Abel Ferrara, voltando ao longa-metragem com Maria
depois de cinco anos na geladeira tentando alavancar seus
projetos, nos deslumbrara já em outubro de 2006, quando
visto na Mostra de São Paulo, e finalmente em abril
desse ano a novela do estréia/não estréia
resulta em final feliz e ajuda a agitar um pouco um ano até
agora muito pouco entusiasmante em estréias (além
desses, só Maria Antonieta de Sofia Coppola
e A Rainha de Stephen Frears ganham uma adesão
mais sólida por parte da revista). Aproveitamos a ocasião
para rever a fantástica filmografia que Abel Ferrara
vem construindo desde o final da década de 70 e declarar
sua definitiva importância no cenário do cinema
contemporâneo.
Ferrara e Eastwood, dois cineastas americanos de perfis diferenciados,
partilham no entanto algumas características. Em primeiro
lugar, ambos carregam o estigma de mavericks, de figuras
que, rodeados ou não de dinheiro e privilégios
isso é verdade para um, não para o outro
, mantêm sempre o percurso e o pensamento em total
independência em relação ao meio e aos
modismos reinantes.
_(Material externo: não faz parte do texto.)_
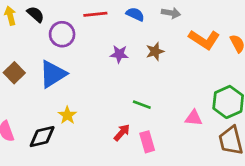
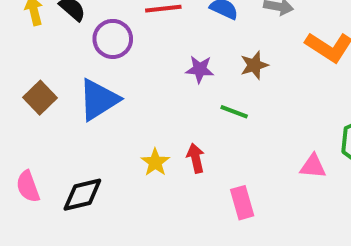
green line: (142, 105) -> (234, 112), moved
yellow star: (67, 115) -> (155, 162), moved
red arrow: (122, 133) -> (196, 158), moved, turned -54

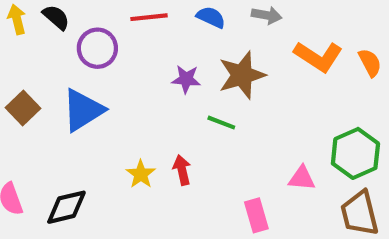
brown star: (254, 65) -> (242, 75), size x1.6
pink rectangle: (242, 203) -> (256, 215), moved

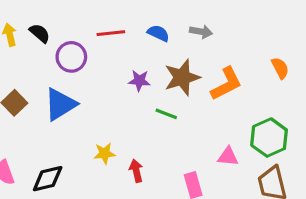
orange L-shape: (318, 56) -> (226, 84), moved, turned -60
red arrow: (182, 170) -> (136, 171), moved
yellow star: (141, 174) -> (105, 153), turned 30

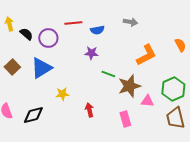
black semicircle: (40, 33) -> (26, 34), moved
blue semicircle: (158, 33) -> (97, 30), moved, turned 144
brown star: (182, 77) -> (129, 86), moved
yellow star: (105, 153) -> (62, 94), moved

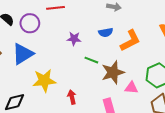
blue semicircle: (97, 30) -> (106, 32), moved
yellow star: (62, 94) -> (44, 81), size x1.6

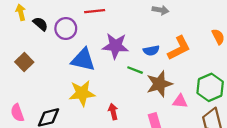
blue semicircle: (106, 32) -> (151, 50), moved
purple star: (74, 39) -> (115, 46), size x1.6
blue triangle: (23, 54) -> (83, 60), moved, turned 45

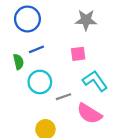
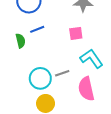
cyan circle: (40, 82) -> (40, 78), moved
pink semicircle: (89, 114) -> (86, 89), turned 45

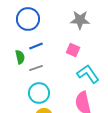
pink square: (76, 33) -> (73, 50), turned 32
gray line: (62, 73) -> (36, 68), moved

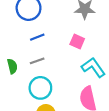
green semicircle: (20, 57) -> (12, 66), moved

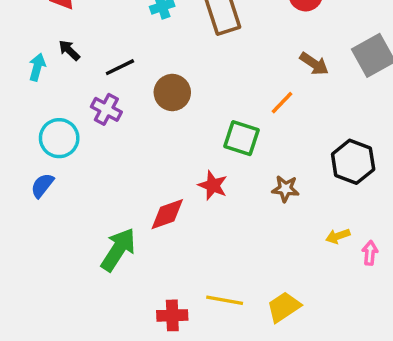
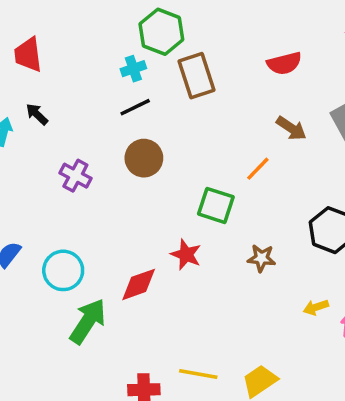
black line: (120, 67) -> (135, 107), moved
cyan circle: (59, 138) -> (63, 270), moved

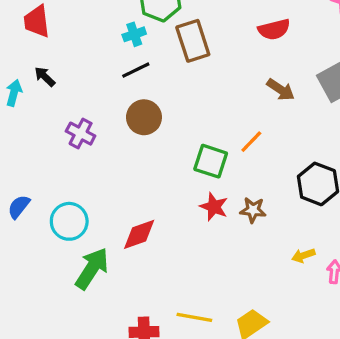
orange line: (258, 169) -> (251, 142), moved
red star: (186, 255) -> (214, 207), moved

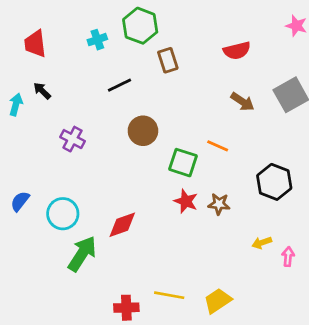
cyan cross: (134, 34) -> (97, 40), moved
brown rectangle: (193, 41) -> (168, 60), size x0.7
brown circle: (144, 117) -> (143, 131), moved
orange line: (251, 142) -> (218, 146), turned 70

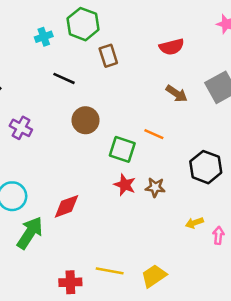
black line: (119, 85) -> (64, 78), turned 50

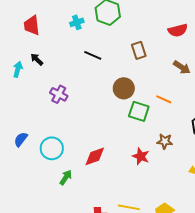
brown rectangle: (108, 56) -> (139, 50), moved
brown circle: (86, 120) -> (124, 88), moved
red star: (125, 185) -> (141, 156), moved
green arrow: (30, 233) -> (66, 177), size x0.6

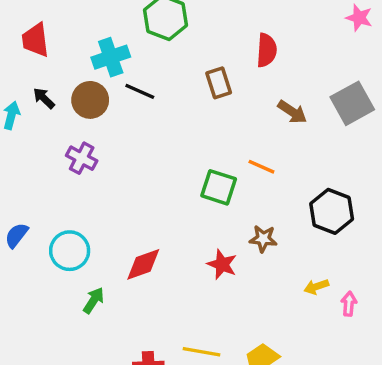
cyan cross: (77, 22) -> (111, 57), moved, size x1.5
red semicircle: (178, 30) -> (267, 50), moved, turned -72
brown circle: (124, 88) -> (90, 100), moved

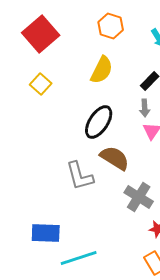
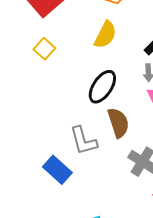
brown semicircle: (115, 158) -> (118, 123), turned 40
blue rectangle: (46, 233) -> (57, 170), moved, turned 40

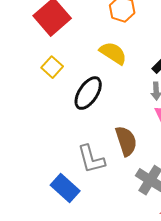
yellow semicircle: (105, 35) -> (113, 53), turned -84
black ellipse: (102, 87) -> (88, 93), moved

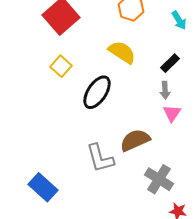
brown semicircle: (126, 141) -> (135, 140), turned -96
blue rectangle: (65, 188) -> (43, 187), moved

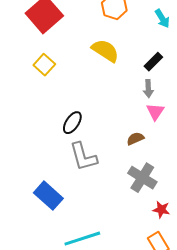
black ellipse: (97, 92) -> (72, 123), moved, size x0.7
brown semicircle: (135, 140) -> (135, 139), moved, size x0.6
blue rectangle: (43, 187) -> (48, 196), moved

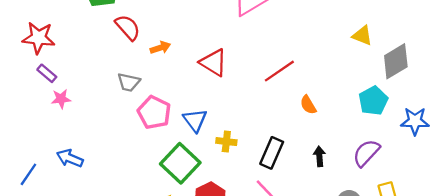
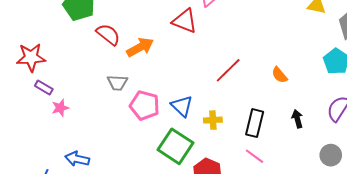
orange arrow: (160, 48) -> (140, 47), size x1.5
red triangle: (213, 63) -> (185, 21), moved
red line: (279, 71) -> (228, 70), moved

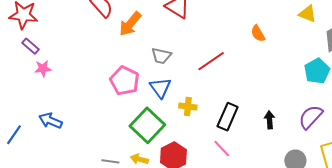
orange arrow: (140, 47) -> (130, 24), turned 148
orange semicircle: (280, 75) -> (258, 33), moved
gray trapezoid: (117, 83) -> (161, 56), moved

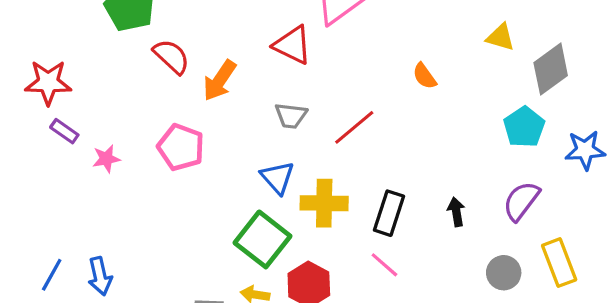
gray trapezoid: (161, 56) -> (291, 116), moved
pink star: (43, 68) -> (106, 159), moved
pink pentagon: (125, 81) -> (181, 147), moved
yellow cross: (188, 107) -> (324, 203), size x1.6
blue arrow: (50, 121) -> (100, 276), moved, turned -120

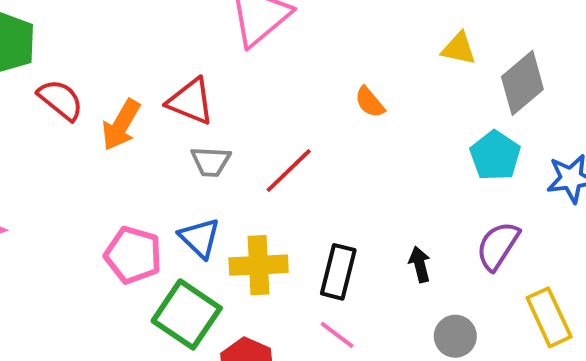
red triangle: (293, 45) -> (191, 101), moved
pink pentagon: (181, 147) -> (133, 255), moved
gray circle: (504, 273) -> (455, 336), moved

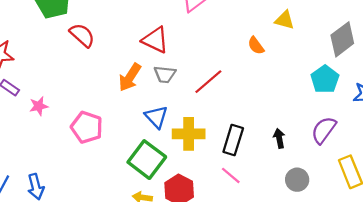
yellow triangle: (459, 49) -> (285, 20), moved
orange arrow: (121, 125) -> (130, 77), moved
pink pentagon: (133, 255) -> (87, 127), moved

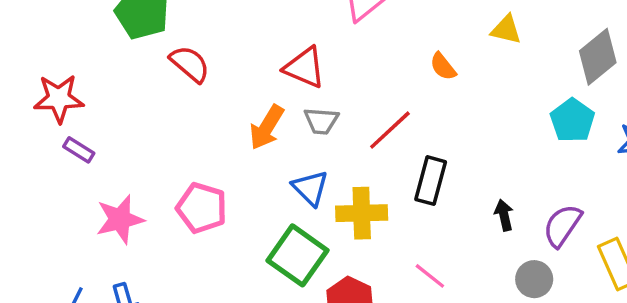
orange semicircle: (256, 46) -> (443, 67), moved
pink star: (39, 106) -> (120, 219), moved, size x1.6
purple semicircle: (324, 130) -> (562, 226), moved
black rectangle: (233, 140) -> (431, 181), moved

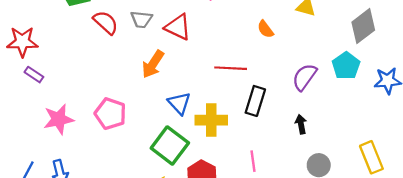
gray trapezoid: (321, 121) -> (141, 19), moved
red line: (390, 130) -> (231, 68), turned 44
purple semicircle: (562, 226) -> (304, 77), moved
pink line: (430, 276) -> (253, 161), turned 42

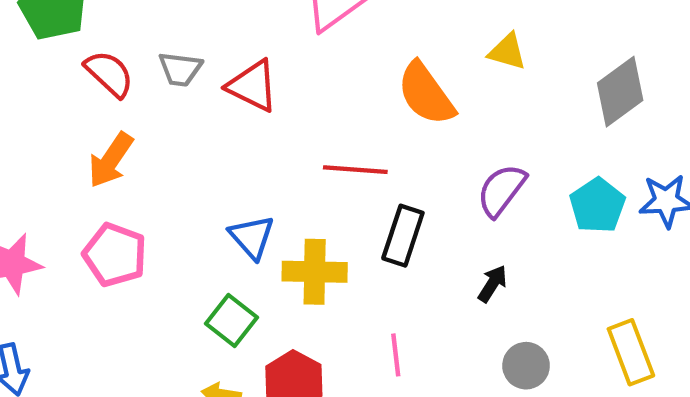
orange semicircle: (265, 29) -> (426, 94), size x1.8
orange arrow: (153, 64) -> (111, 160), moved
cyan pentagon: (346, 66) -> (597, 205), moved
black arrow: (301, 124) -> (492, 284), turned 42
green square: (170, 145) -> (231, 320), size x0.7

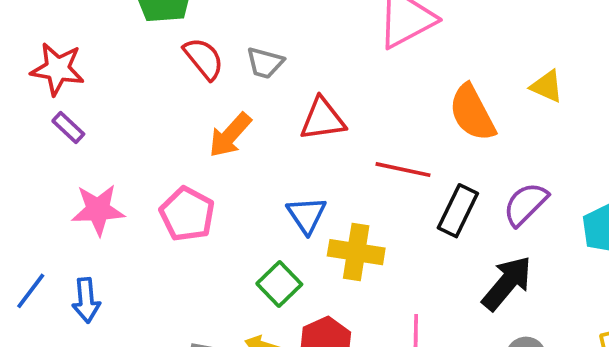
red triangle: (253, 86) -> (323, 119), moved, turned -42
orange arrow: (111, 160) -> (230, 135), moved
black rectangle: (403, 236) -> (458, 211), moved
black arrow: (492, 284) -> (507, 283), size x1.8

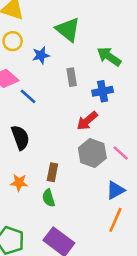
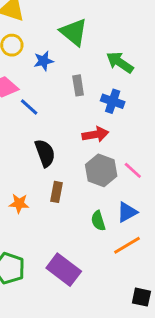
blue cross: (103, 91) -> (113, 101), turned 30
red arrow: (87, 121) -> (95, 134), turned -150
black semicircle: (20, 138) -> (45, 153), moved
green semicircle: (49, 198) -> (98, 221), moved
orange line: (115, 220) -> (127, 245), turned 35

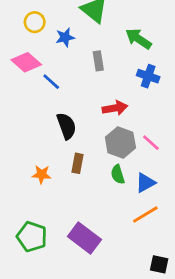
blue cross: (113, 101) -> (148, 76), moved
green semicircle: (98, 221) -> (118, 174), moved

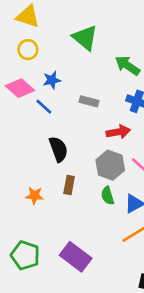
blue star: (65, 37) -> (52, 80), moved
gray rectangle: (98, 61) -> (89, 101), moved, turned -66
red arrow: (115, 108) -> (118, 132), moved

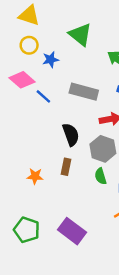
blue star: (52, 80) -> (51, 60), moved
gray rectangle: (89, 101) -> (84, 92), size x1.6
black semicircle: (58, 149) -> (71, 135), moved

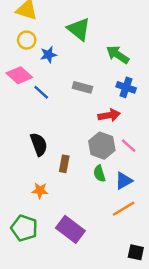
gray rectangle: (84, 92) -> (82, 87), size x0.7
black semicircle: (71, 135) -> (39, 144), moved
orange star: (35, 176) -> (40, 190), moved

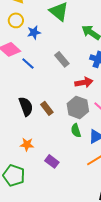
gray rectangle: (82, 87) -> (62, 59), turned 35
brown rectangle: (64, 164) -> (47, 108), moved, turned -48
purple rectangle: (70, 229) -> (52, 161), moved, size x0.6

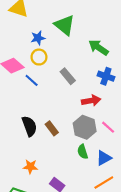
yellow circle: (16, 20) -> (39, 57), moved
blue star: (34, 32) -> (38, 38), moved

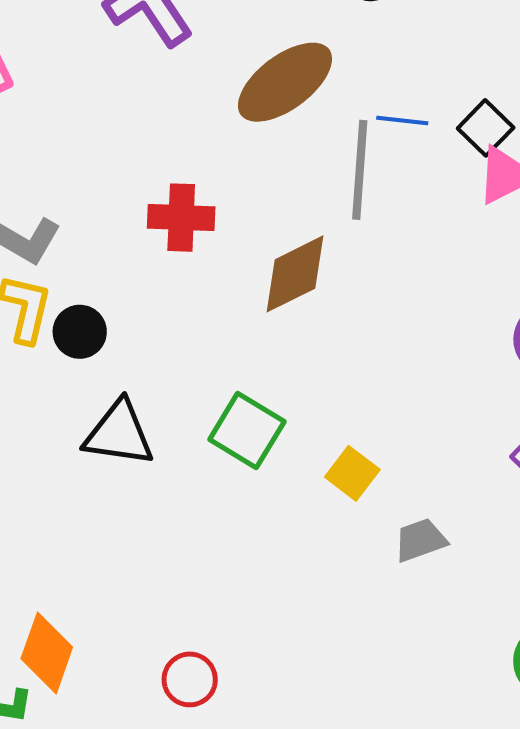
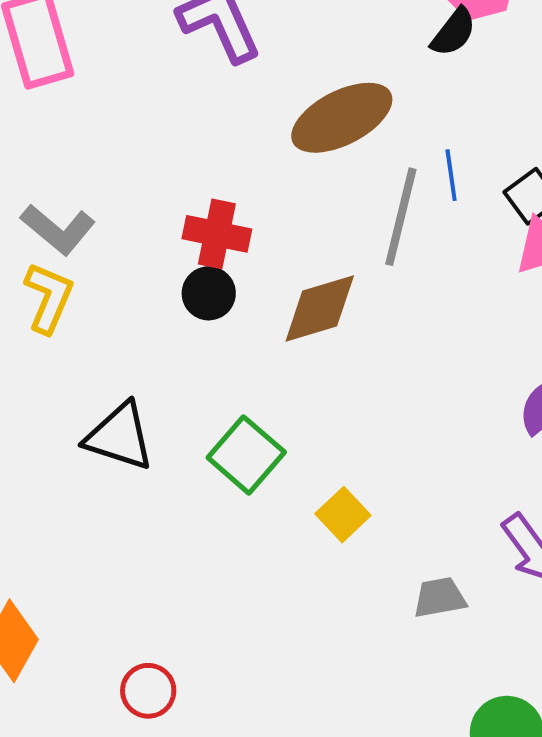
blue line: (402, 121) -> (451, 175), turned 66
black circle: (80, 332) -> (209, 293), moved
gray trapezoid: (420, 540) -> (440, 597), moved

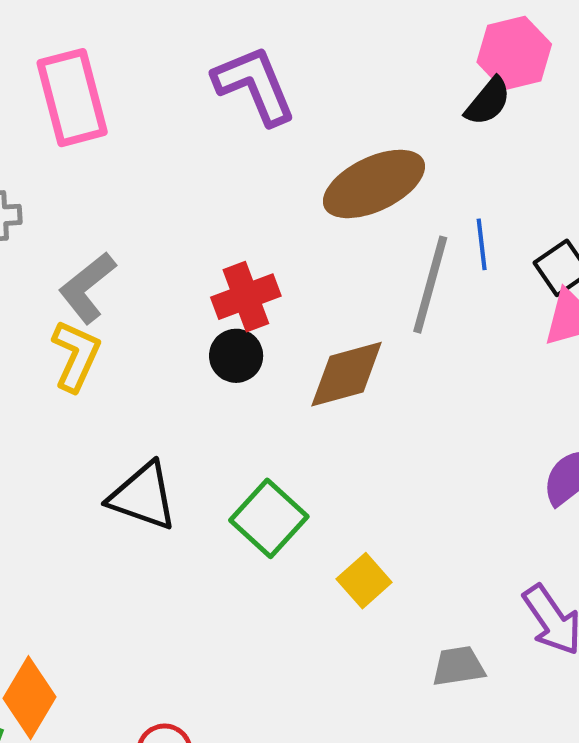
gray L-shape: (58, 229) -> (87, 288), turned 100
red cross: (217, 234) -> (246, 297), turned -34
Em segundo lugar, ambos são ou
menosprezados ou considerados com indiferença por uma
crítica mainstream que, míope ou guiada
por princípios menos estéticos que temáticos
(os soldadinhos da "relevância"), só
dá atenção a eles quando o assunto do
filme é "nobre". Não à toa,
perdem totalmente o fio da meada. Mais significativo, no entanto,
é que esses dois cineastas, à distância
que os sete anos já nos dão, aparecem hoje como
talvez os dois diretores americanos de contribuição
mais sólida e poderosa durante a década de 90
(OK, existe Lynch, existe Tarantino, mas...). Obscurecidas
pelo caráter em aparência simplesmente comercial
(no caso de Eastwood) ou pela invisibilidade parcial pela
falta de lançamento no cinema, até mesmo em
vídeo (caso de Ferrara), são cinematografias
às quais ainda não foi dado pensamento suficiente.
Comecemos, então.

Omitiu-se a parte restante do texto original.